We evaluate climate using statistical summaries of weather data collected over longer time periods, including means, percentiles, and extremes of various weather parameters such as temperature, precipitation, and wind. Climate can be evaluated on spatial scales ranging from global to regional to local and even micro-scale and for temporal scales ranging from days to months to seasons to years to decades to centuries to millennia and beyond. Weather extremes are part of climate and both weather and climate vary depending on temporal and spatial scales. In general, the magnitude of variation of both climate and weather extremes is likely to be larger over longer time scales. This complexity makes evaluating climate trends and associated extreme weather event trends very difficult. Any evaluation is relative – both spatially and temporally.

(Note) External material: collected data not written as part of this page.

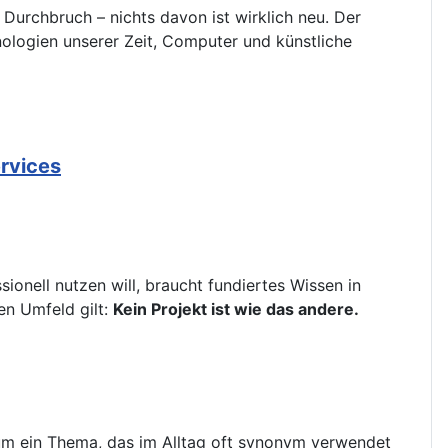
Durchbruch – nichts davon ist wirklich neu. Der
hnologien unserer Zeit, Computer und künstliche
ervices
ionell nutzen will, braucht fundiertes Wissen in
en Umfeld gilt:
Kein Projekt ist wie das andere.
g um ein Thema, das im Alltag oft synonym verwendet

However, some simple statistics can be applied to examining weather extremes. If we choose a local spatial scale and a millennia time scale, we can look at probabilities of the occurrence of extreme weather events, such as extreme cold and hot temperatures, extreme precipitation, and extreme drought for instance. If we assume extreme weather events are random and select 1,000 weather monitoring locations somewhat evenly distributed around the globe and at least 200 kilometers apart, we can expect that on average each year one location will have a once in 1,000 year extreme weather event (relative to that location), somewhere around the globe. Because of random effects, some years might have none and some might have two or three stations with once in 1,000 year events. Similarly, we can expect that on average each year two locations will have a once in 500 year event, five locations will have a once in 200 year event, ten locations will have a once in 100 year event, 20 locations will have a once in 50 year event, and 50 locations will have a once in 20 year event (for statistics relative to each location). These statistics apply to each type of extreme weather event separately, including extreme cold temperatures, extreme hot temperatures, lengthy heat waves, lengthy cold waves, extreme precipitation amounts, lengthy wet periods, and lengthy droughts.
The point is that with news media today reporting extreme weather events around the globe, there will be many very extreme weather events reported somewhere around the globe every year. This situation is to be expected as a part of normal weather and climate conditions and is nothing unusual.
To evaluate whether there are any significant trends over time for extreme events is difficult and requires long periods of weather data. From a global perspective, the necessary weather data records are insufficient spatially and temporally to determine any significant trends at present. From an individual location perspective, there are a few locations with long periods of record where it may be possible to evaluate changes over time by comparing non-overlapping 30-year periods. Ideally at least 150 years of complete data would be needed from a single location to have five different 30-year periods to compare for trend analysis, but very few locations have enough complete weather data for that length of time. Consequently, we cannot have much confidence in any claimed trends for extreme weather events until weather data are accumulated over much longer time spans, ideally 200 to 300 years or more, for examining trends over time.